Remember the landslide on Soledad Mountain in 2007?  There had been at least one previous landslide in the same area, back in 1961 when they were building these houses.  This flicker has photos of both:

http://www.flickr.com/photos/88017382@N00/3842057354/in/photostream/

The residents around the 2007 landslide sued the city, but the judge denied the lawsuit:

http://www.utsandiego.com/news/2009/oct/02/city-not-liable-soledad-landslide/

The former owner of the house featured in today’s video was quoted in the U-T:

On nearby Desert View Drive, Joyce Clark is also constantly reminded of the slide.  Clark’s in-ground pool is cracked and empty, and a supposedly sturdy wall around it needed to be rebuilt after both were damaged in the slide.

Standing by the pool, Clark can look inside the house next door. >>>>

A gaping hole in the wall caused by the slide opens on a warped bunk bed and a twisted ceiling fan. Outside, a red sign proclaims danger. “Do Not Enter,” it reads. “Unsafe to Occupy.”

“It’s very eerie,” she said.

Clark said she had her house professionally cleaned four or five times to rid it of dirt during the city cleanup.

“It’s nice to be back,” she said. “But it’s been very costly and very stressful.”

What the city did to shore up the hillside:

What the city of San Diego is doing now to shore up the landslide area on Soledad Mountain Road in La Jolla was likened by senior engineering geologist Rob Hawk to home construction, only on a massive scale.

“We’re putting in sheer pins, large-diameter borings filled with steel and concrete, almost like large nails that are holding things together,” said Hawk, about the first phase of construction which began Monday, Oct. 29th, 26 days after a catastrophic landslide in the 5600 block of Soledad Mountain Road completely collapsed the thoroughfare, damaging several homes, disrupting utilties and forcing 111 residents to be temporarily evacuated. “We recognize that we can’t do anything to the landslide until we stabilize the adjacent area. They’re (pins) being put around the westerly side of Soledad Mountain Road surrounding the actual failed portion.

Hawk added, before large masses of earth can be moved, it’s necessary “to make sure you’ve got everything around you stabilized.” “That’s what we’re doing now,” he said. “We need to get the landslide stabilized before the winter rains. The landslide moved when it was dry. We don’t want to get it wet. It’s in a quasi-stable condition and we want to make sure no water gets into it so we can make sure that it stays stable and doesn’t cause any additional damage.”

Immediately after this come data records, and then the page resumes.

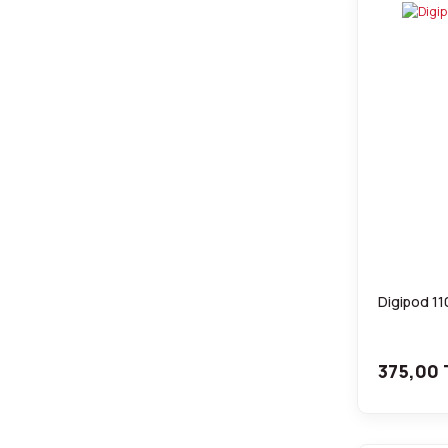
Digipod 11
375,00 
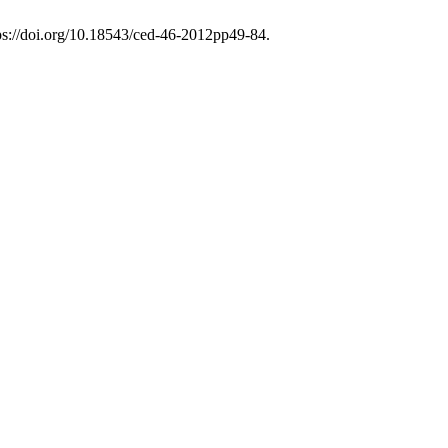
tps://doi.org/10.18543/ced-46-2012pp49-84.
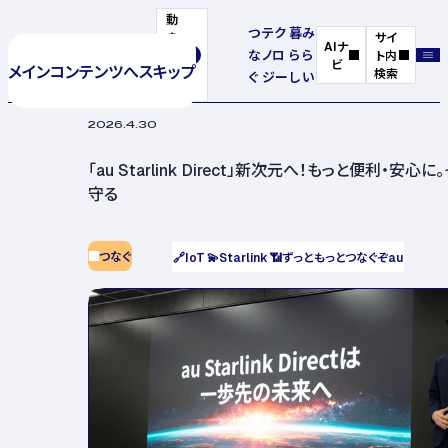
動
つ
テク
暮
み
き
サイ
AIナ
な
ノロ
ら
ら
を
ト内
ビ
メインコンテンツへスキップ
停
検索
ぐ
ジー
し
い
止
2026.4.30
「au Starlink Direct」新次元へ！もっと便利・安
守る
つなぐ
🔗
IoT
💫
Starlink
📶
ずっともっとつなぐぞau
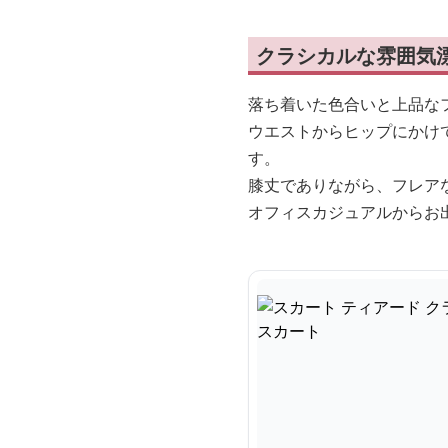
クラシカルな雰囲気
落ち着いた色合いと上品な
ウエストからヒップにかけ
す。
膝丈でありながら、フレア
オフィスカジュアルからお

In a letter to local residents, the city said Soledad construction work will include drilling a total of 37 holes, 42” and 48″ in diameter, that are 60 to 65 feet deep. Sheer pins will be placed approximately 8 feet on center and will be completely buried underground.

Seahaus REO

Thanks to SD_Coastal for tippng me to this beauty, a bank-owned unit in the Seahaus condominium in La Jolla’s Bird Rock.  Barratt American was the developer who has since gone bankrupt, making homeowners pursue other entities to fix the construction defects.

Kelly covered this in her article from July, 2010:

http://www.voiceofsandiego.org/housing/article_8a26ee30-7da9-11df-9cd4-001cc4c03286.html

An excerpt:

Homeowners assert that while the complex was being constructed, the beams used to frame the buildings were exposed to the winter rain and got wetter than recommended, but weren’t thoroughly examined before the building’s walls went up.

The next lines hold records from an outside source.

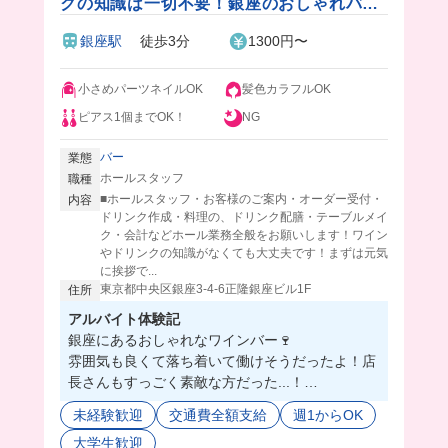
クの知識は一切不要！銀座のおしゃれバー
&絶品まかない付き♪
銀座駅
徒歩3分
1300円〜
小さめパーツネイルOK
髪色カラフルOK
ピアス1個までOK！
NG
バー
業態
ホールスタッフ
職種
■ホールスタッフ・お客様のご案内・オーダー受付・
内容
ドリンク作成・料理の、ドリンク配膳・テーブルメイ
ク・会計などホール業務全般をお願いします！ワイン
やドリンクの知識がなくても大丈夫です！まずは元気
に挨拶で...
東京都中央区銀座3-4-6正隆銀座ビル1F
住所
アルバイト体験記
銀座にあるおしゃれなワインバー🍷
雰囲気も良くて落ち着いて働けそうだったよ！店
長さんもすっごく素敵な方だった...！
この日のまかないはうにのパスタだったんだけ
未経験歓迎
交通費全額支給
週1からOK
ど、濃厚で本当に美味しすぎた、、リクエストも
大学生歓迎
できるみたい🥺💖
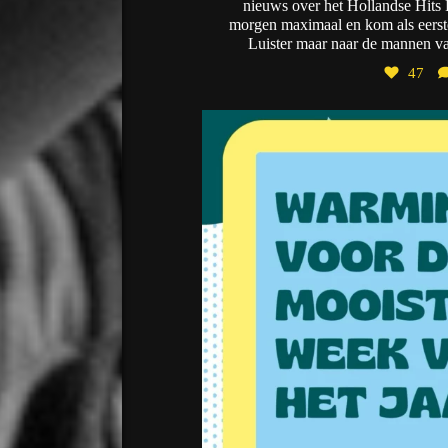
nieuws over het Hollandse Hits F
morgen maximaal en kom als eerste
Luister maar naar de mannen va
47
desmids
Jul 2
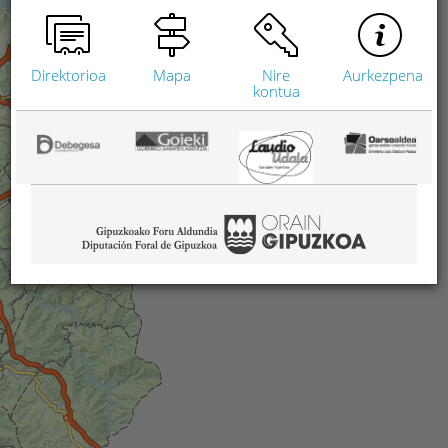
Direktorioa
Mapa
Nire
Aurkezpena
kontua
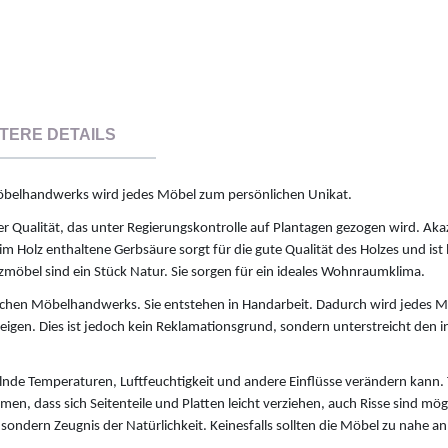
TERE DETAILS
n Möbelhandwerks wird jedes Möbel zum persönlichen Unikat.
 Qualität, das unter Regierungskontrolle auf Plantagen gezogen wird. Akaz
m Holz enthaltene Gerbsäure sorgt für die gute Qualität des Holzes und is
zmöbel sind ein Stück Natur. Sie sorgen für ein ideales Wohnraumklima.
ischen Möbelhandwerks. Sie entstehen in Handarbeit. Dadurch wird jedes 
igen. Dies ist jedoch kein Reklamationsgrund, sondern unterstreicht den i
elnde Temperaturen, Luftfeuchtigkeit und andere Einflüsse verändern kann. T
, dass sich Seitenteile und Platten leicht verziehen, auch Risse sind mögli
ndern Zeugnis der Natürlichkeit. Keinesfalls sollten die Möbel zu nahe an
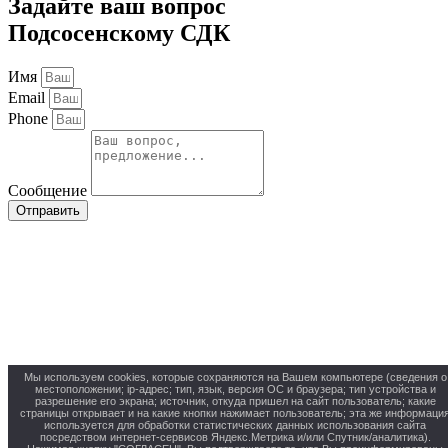
Задайте ваш вопрос
Подсосенскому СДК
Имя
Email
Phone
Сообщение
Отправить
Мы используем cookies, которые сохраняются на Вашем компьютере (сведения о
местоположении; ip-адрес; тип, язык, версия ОС и браузера; тип устройства и
разрешение его экрана; источник, откуда пришел на сайт пользователь; какие
страницы открывает и на какие кнопки нажимает пользователь; эта же информаци
используется для обработки статистических данных использования сайта
посредством интернет-сервисов Яндекс.Метрика и/или Спутник/аналитика).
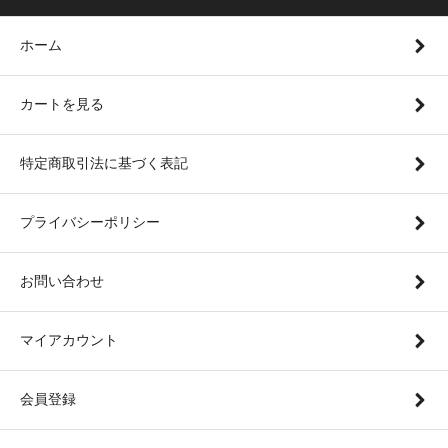
ホーム
カートを見る
特定商取引法に基づく表記
プライバシーポリシー
お問い合わせ
マイアカウント
会員登録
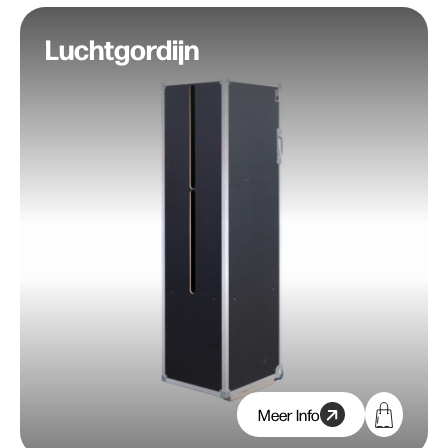
Luchtgordijn
Meer Info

A smaller group of homeowners now filed another lawsuit last month piggybacking on the homeowners’ association’s claims, saying the developers and construction companies fraudulently concealed interior water damage from homeowners to compel them to pay top dollar for the ocean front units.

It’s not unusual for new condo owners to sue their developers for construction defects like leaky windows and electrical wiring issues. Seahaus owners make those allegations here, too. But what makes this litigation unusual is that these homeowners are talking about the safety and soundness of their homes’ skeleton.

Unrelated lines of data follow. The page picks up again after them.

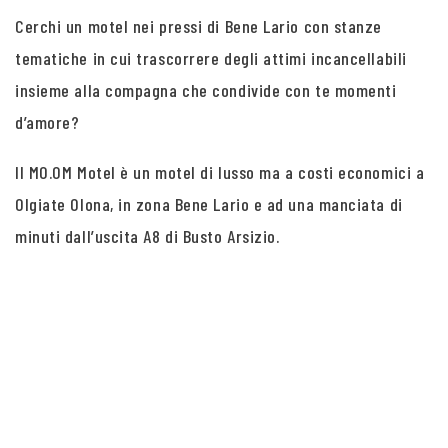
Cerchi un motel nei pressi di Bene Lario con stanze
tematiche in cui trascorrere degli attimi incancellabili
insieme alla compagna che condivide con te momenti
d’amore?
Il MO.OM Motel è un motel di lusso ma a costi economici a
Olgiate Olona, in zona Bene Lario e ad una manciata di
minuti dall’uscita A8 di Busto Arsizio.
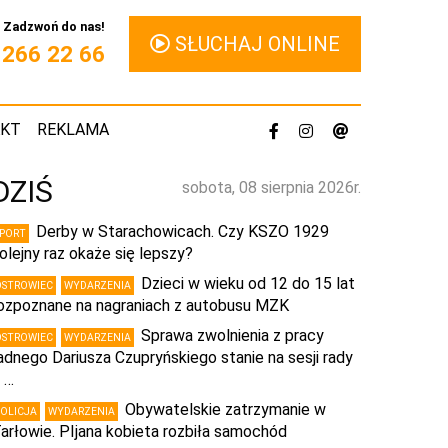
Zadzwoń do nas!
SŁUCHAJ ONLINE
1 266 22 66
AKT
REKLAMA
DZIŚ
sobota, 08 sierpnia 2026r.
Derby w Starachowicach. Czy KSZO 1929
SPORT
olejny raz okaże się lepszy?
Dzieci w wieku od 12 do 15 lat
OSTROWIEC
WYDARZENIA
ozpoznane na nagraniach z autobusu MZK
Sprawa zwolnienia z pracy
OSTROWIEC
WYDARZENIA
adnego Dariusza Czupryńskiego stanie na sesji rady
 …
Obywatelskie zatrzymanie w
POLICJA
WYDARZENIA
arłowie. PIjana kobieta rozbiła samochód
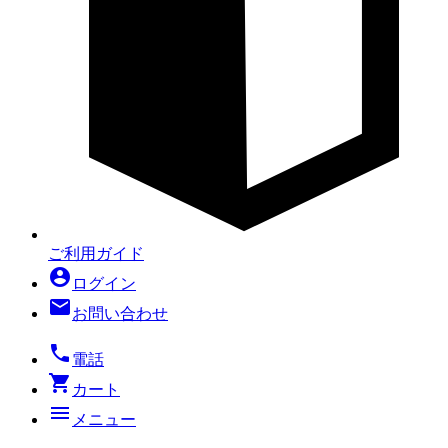
ご利用ガイド
account_circle
ログイン
mail
お問い合わせ
local_phone
電話
shopping_cart
カート
menu
メニュー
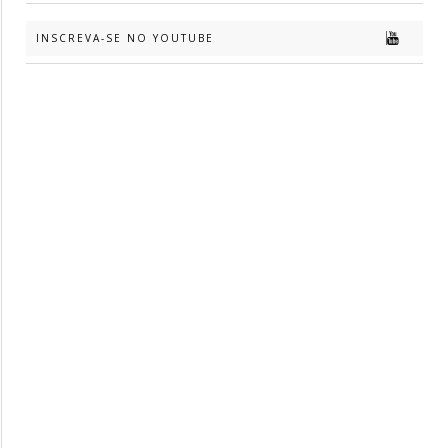
INSCREVA-SE NO YOUTUBE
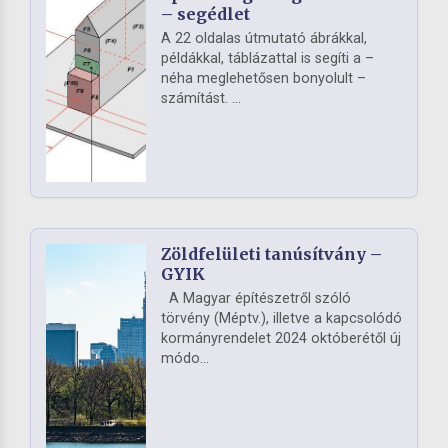
– segédlet
A 22 oldalas útmutató ábrákkal,
példákkal, táblázattal is segíti a –
néha meglehetősen bonyolult –
számítást. ...
Zöldfelületi tanúsítvány –
GYIK
A Magyar építészetről szóló
törvény (Méptv.), illetve a kapcsolódó
kormányrendelet 2024 októberétől új
módo...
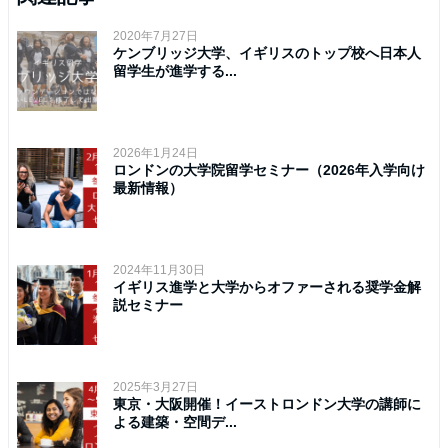
2020年7月27日
ケンブリッジ大学、イギリスのトップ校へ日本人
留学生が進学する...
2026年1月24日
ロンドンの大学院留学セミナー（2026年入学向け
最新情報）
2024年11月30日
イギリス進学と大学からオファーされる奨学金解
説セミナー
2025年3月27日
東京・大阪開催！イーストロンドン大学の講師に
よる建築・空間デ...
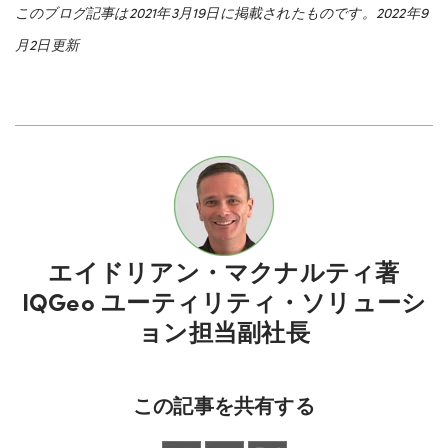
このブログ記事は2021年3月19日に掲載されたものです。2022年9
月2日更新
エイドリアン・マクナルティ
著
IQGeo ユーティリティ・ソリューシ
ョン担当副社長
この記事を共有する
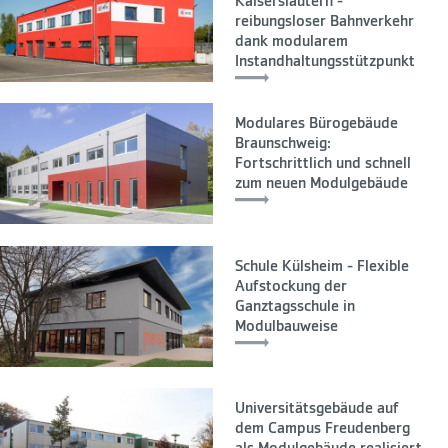
Kaiserslautern -
reibungsloser Bahnverkehr
dank modularem
Instandhaltungsstützpunkt
Modulares Bürogebäude
Braunschweig:
Fortschrittlich und schnell
zum neuen Modulgebäude
Schule Külsheim - Flexible
Aufstockung der
Ganztagsschule in
Modulbauweise
Universitätsgebäude auf
dem Campus Freudenberg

And the questions about that safety and soundness aren’t easily answered. Finding the answers involves opening the walls of the complex.

Instead of sawn wood or steel beams, Seahaus’s skeleton is made of “parallel strand lumber” beams — long strands of wood from small trees glued together to make beams. The homeowners’ lawsuits allege that the developers knew the rainy winter of 2005 was exposing the buildings’ frames to rain, that they knew the beams could become an unglued mushy mess.

“They told me everything was going to be top-of-the-line, it was going to be nice, it was going to be great,” Alkasabi said. “But this place is full of nightmares.”

Alkasabi said he was told before he bought that the structure would be framed with steel beams, not the strand lumber. The condos would be soundproof and top-of-the-line, he said.

Alkasabi said he’s seen mushrooms grow out of stucco because of moisture inside. He refuses to walk under certain corridors. Inspectors found three colors of mold growing in his living room wall, he said.

When he complained about a construction issue in one of his units, he said, the developers quickly planted a palm tree squarely in front of his view.